“When I return to this room, I expect you on your knees, naked. If you touch yourself, you’ll be punished because those orgasms belong to me.”
“That’s kinda hot,” I whisper.
“I agree,” he whispers back. “A little predictable and cliché, though.”
“Really? Would regular old vanilla sex be better then?”
“If they were in the middle of a restaurant. He makes her stroke herself to the brink of orgasm under the tablecloth. That would be entertaining. Or maybe at a ball game with luxury seats, they’re both tucked under a blanket. He edges her throughout the entire game and tells her she can only come if there’s a touchdown so her screams blend into the crowd’s.”
“You’ve given this some thought.”
“Mmm. It isn’t that hard.”
Great. He’s a natural then. I yawn widely. My eyelids are heavy.
“Right, put the book down and get some sleep,” he says, pulling the blanket around me. I have to admit, it feels nice for him to take care of me like this. I close my eyes. I’m in a warm cocoon of protection for the first time in my life. I pretend I’m sleeping, regulating my breathing. I want to see what he does when I’m asleep.
After a while, I wonder if he’s sleeping, too? But then there’s a subtle shift of the covers, and I hear him get out of bed. I sneak a peek as he walks to the bathroom and takes a towel from the shelf.
He did say he was going to shower.
Does he. . . does he touch himself in the shower?
Does he think of me?
I didn’t miss the press of his erection against my ass when he laid behind me in bed. I turned him the hell on, and I am here for it.
I listen for him in the shower. It might be my way too dirty mind, but I imagine I hear him groan. A short while later, the shower turns off, and he comes out wearing nothing but a towel slung low around his tapered waist. It’s dark in here, and he isn’t looking my way.
He walks to the dresser and takes out his cell phone. Frowns at it. Then sits at the tiny desk, which is dwarfed by his large frame, and types into the phone, scowling.
What is his world like? What work does he actually do when he’s not baby-sitting me? I don’t know anything about the man.
His low command startles me. “Go to sleep, Vera.”
I close my eyes, sighing, and finally feel the pull of sleep.
I wake up the next morning to the sound of my cell phone ringing and stare at the screen. Four forty-two a.m. My alarm is going to go off at any minute.
I look beside the bed and find it plugged in. Well. I definitely didn’t plug it in. I look around for Markov, but he’s nowhere to be found.
“Markov?”
It’s a tiny room, and the bathroom’s vacant. Where is he?

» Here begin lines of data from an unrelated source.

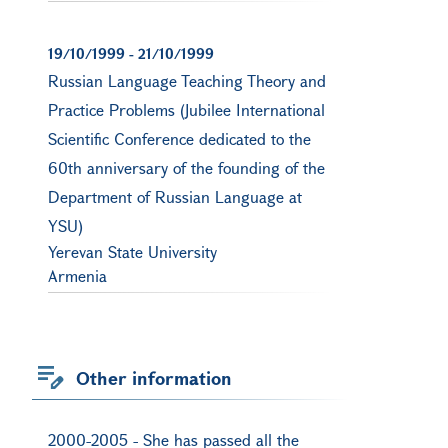
19/10/1999
-
21/10/1999
Russian Language Teaching Theory and
Practice Problems (Jubilee International
Scientific Conference dedicated to the
60th anniversary of the founding of the
Department of Russian Language at
YSU)
Yerevan State University
Armenia
Other information
2000-2005 - She has passed all the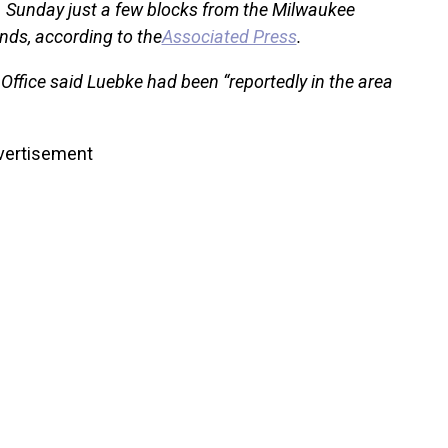
 Sunday just a few blocks from the Milwaukee
nds, according to the
Associated Press
.
ffice said Luebke had been “reportedly in the area
vertisement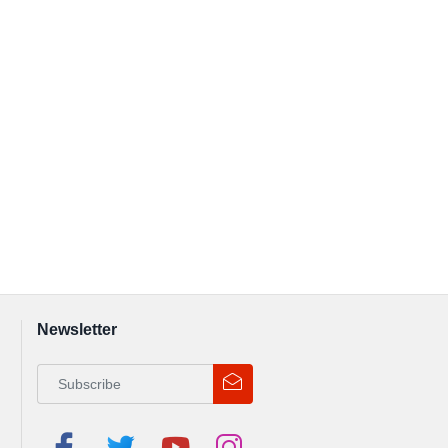
Newsletter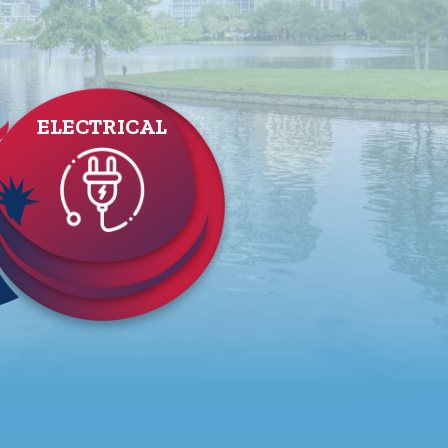
ELECTRICAL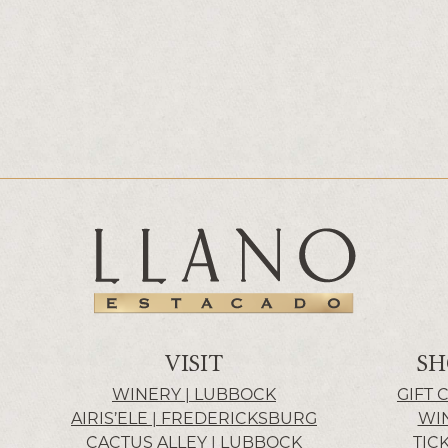
VISIT
SH
WINERY | LUBBOCK
GIFT 
AIRIS’ELE | FREDERICKSBURG
WI
CACTUS ALLEY | LUBBOCK
TIC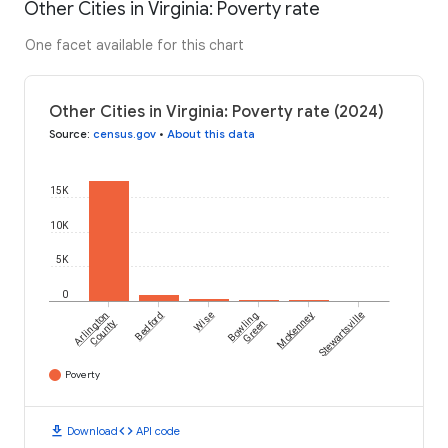
Other Cities in Virginia: Poverty rate
One facet available for this chart
Other Cities in Virginia: Poverty rate (2024)
Source
:
census.gov
•
About this data
15K
10K
5K
0
Arlington
Bedford
Wise
Bowling
McKenney
Stewartsville
County
Green
Poverty
download
code
Download
API code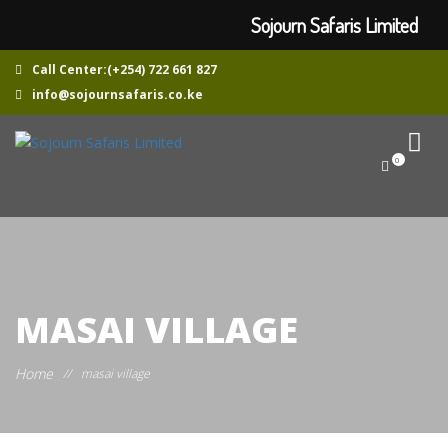
Sojourn Safaris Limited
Call Center:(+254) 722 661 827
info@sojournsafaris.co.ke
0
MASAI VILLAGE
Home
//
masai village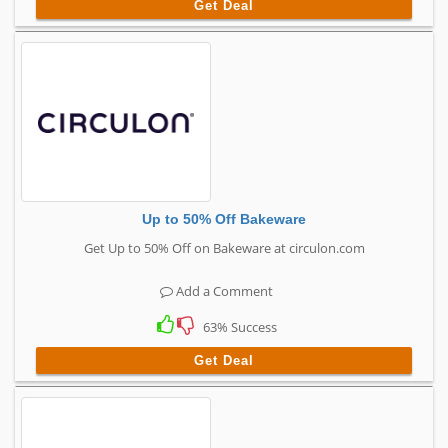
Get Deal
Up to 50% Off Bakeware
Get Up to 50% Off on Bakeware at circulon.com
Add a Comment
63% Success
Get Deal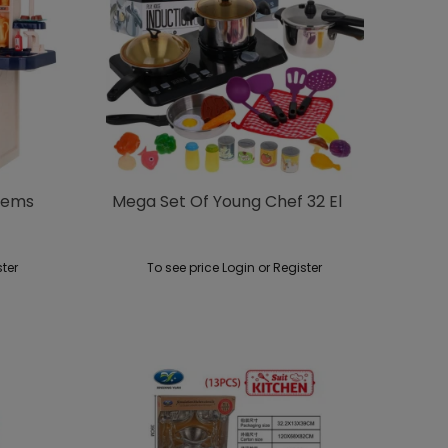
Items
Mega Set Of Young Chef 32 El
ster
To see price Login or Register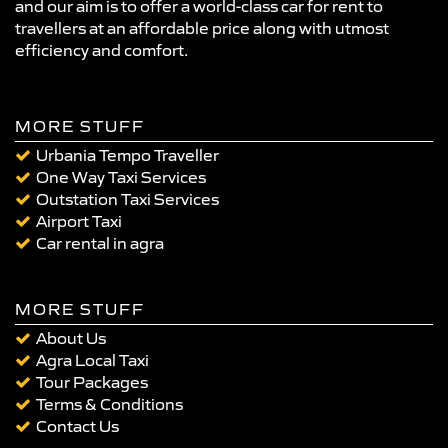
and our aim is to offer a world-class car for rent to
travellers at an affordable price along with utmost
efficiency and comfort.
MORE STUFF
Urbania Tempo Traveller
One Way Taxi Services
Outstation Taxi Services
Airport Taxi
Car rental in agra
MORE STUFF
About Us
Agra Local Taxi
Tour Packages
Terms & Conditions
Contact Us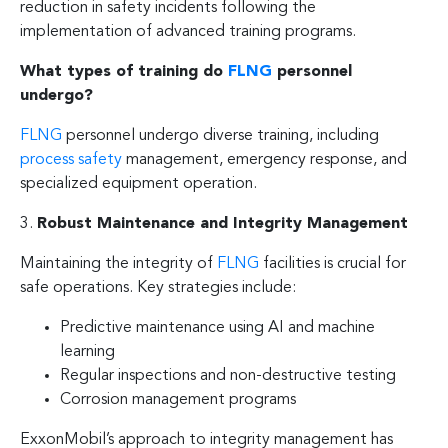
reduction in safety incidents following the
implementation of advanced training programs.
What types of training do
FLNG
personnel
undergo?
FLNG
personnel undergo diverse training, including
process safety
management, emergency response, and
specialized equipment operation.
3.
Robust Maintenance and Integrity Management
Maintaining the integrity of
FLNG
facilities is crucial for
safe operations. Key strategies include:
Predictive maintenance using AI and machine
learning
Regular inspections and non-destructive testing
Corrosion management programs
ExxonMobil’s approach to integrity management has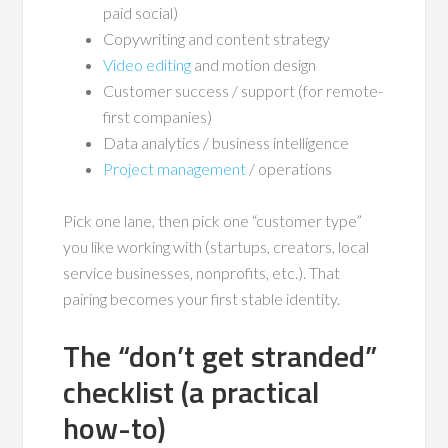
paid social)
Copywriting and content strategy
Video editing
and motion design
Customer success / support (for remote-
first companies)
Data analytics / business intelligence
Project management
/ operations
Pick one lane, then pick one “customer type”
you like working with (startups, creators, local
service businesses, nonprofits, etc.). That
pairing becomes your first stable identity.
The “don’t get stranded”
checklist (a practical
how-to)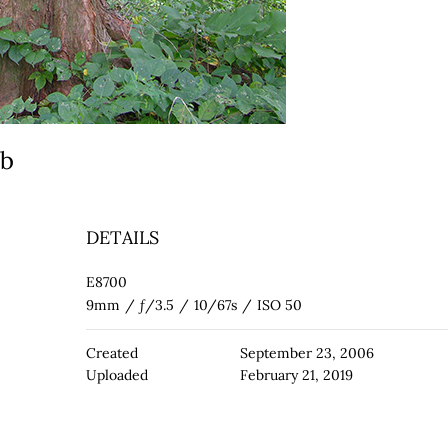
eb
DETAILS
E8700
9mm
/
ƒ/3.5
/
10/67s
/
ISO 50
Created
September 23, 2006
Uploaded
February 21, 2019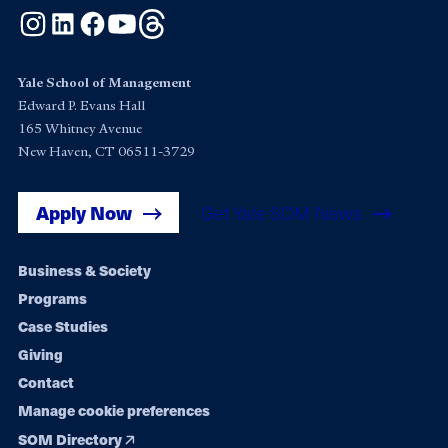
Instagram
LinkedIn
Facebook
YouTube
Threads
Yale School of Management
Edward P. Evans Hall
165 Whitney Avenue
New Haven, CT 06511-3729
Apply Now
Get Yale SOM News
Footer
Business & Society
Programs
navigation
Case Studies
Giving
Contact
Manage cookie preferences
SOM Directory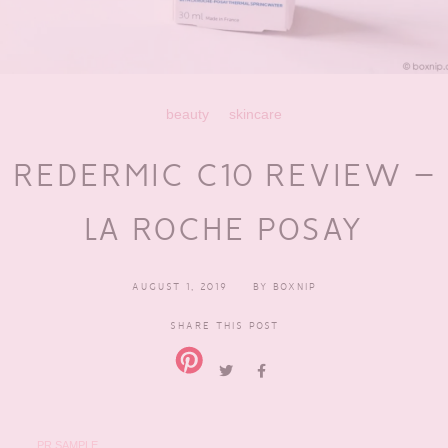
beauty
skincare
REDERMIC C10 REVIEW –
LA ROCHE POSAY
AUGUST 1, 2019
BY
BOXNIP
SHARE THIS POST
PR SAMPLE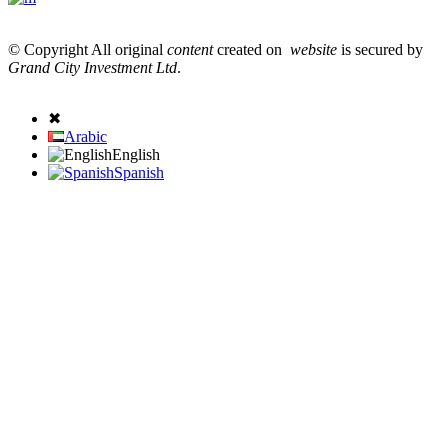
© Copyright All original
content
created on
website
is secured by
Grand City Investment Ltd
.
✖
Arabic
English
Spanish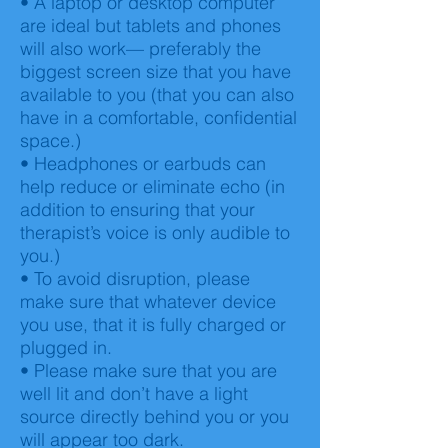
• A laptop or desktop computer
are ideal but tablets and phones
will also work— preferably the
biggest screen size that you have
available to you (that you can also
have in a comfortable, confidential
space.)
• Headphones or earbuds can
help reduce or eliminate echo (in
addition to ensuring that your
therapist’s voice is only audible to
you.)
• To avoid disruption, please
make sure that whatever device
you use, that it is fully charged or
plugged in.
• Please make sure that you are
well lit and don’t have a light
source directly behind you or you
will appear too dark.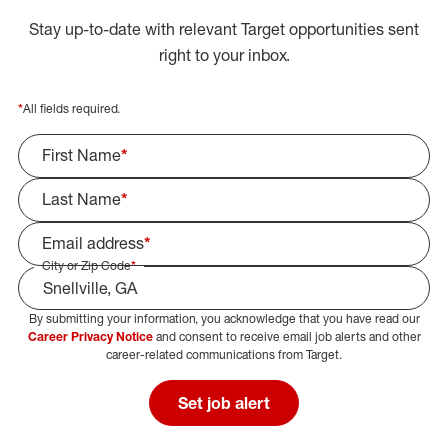
Stay up-to-date with relevant Target opportunities sent
right to your inbox.
*
All fields required.
First Name
*
Last Name
*
Email address
*
City or Zip Code
*
By submitting your information, you acknowledge that you have read our
Select Job Area
Career Privacy Notice
and consent to receive email job alerts and other
career-related communications from Target.
Set job alert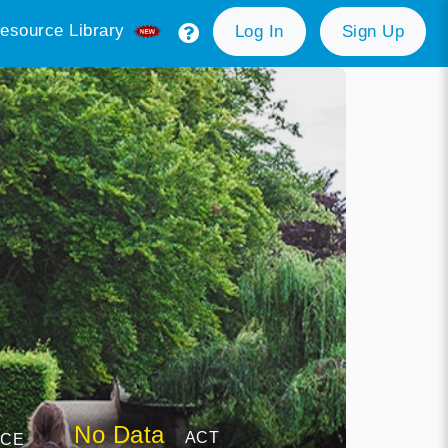
esource Library
Log In
Sign Up
No Data
ACT
NCE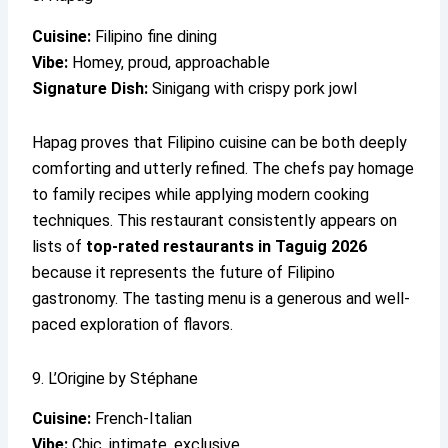
Cuisine:
Filipino fine dining
Vibe:
Homey, proud, approachable
Signature Dish:
Sinigang with crispy pork jowl
Hapag proves that Filipino cuisine can be both deeply
comforting and utterly refined. The chefs pay homage
to family recipes while applying modern cooking
techniques. This restaurant consistently appears on
lists of
top-rated restaurants in Taguig 2026
because it represents the future of Filipino
gastronomy. The tasting menu is a generous and well-
paced exploration of flavors.
9. L’Origine by Stéphane
Cuisine:
French-Italian
Vibe:
Chic, intimate, exclusive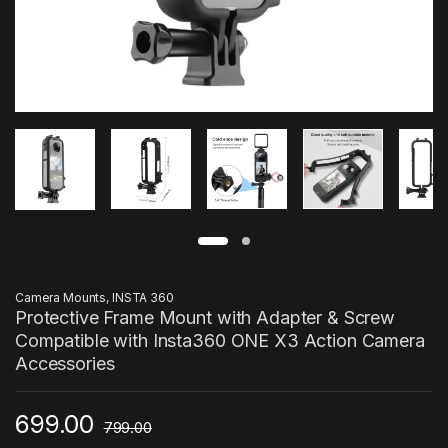
Camera Mounts
,
INSTA 360
Protective Frame Mount with Adapter & Screw
Compatible with Insta360 ONE X3 Action Camera
Accessories
699.00
799.00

The cell phone keeps ringing.
“Hey, Mom.” I’m hit with a pang of guilt. I texted her when we landed but got so caught up in the hustle of everything that I didn’t call her. I do a quick calculation—it’s only nine forty-two in the evening the day before for her. It’s so strange to be in a different day than the person I’m closest to in the entire world.
“Vera! Oh, thank God. I’ve been calling and texting.”
I sit straight up in bed. “Is everything okay?”
“Yes, of course. I just hadn’t heard from you and was getting worried.”
“Mom, I’m fine,” I say. I feel a little guilty. I should’ve maybe called her last night instead of getting. . . distracted by Markov.
God, I miss her, and it hasn’t even been that long. Hopefully, it’ll get easier. “I was sleeping. Remember the time difference? You’ll be getting ready for bed soon, right?”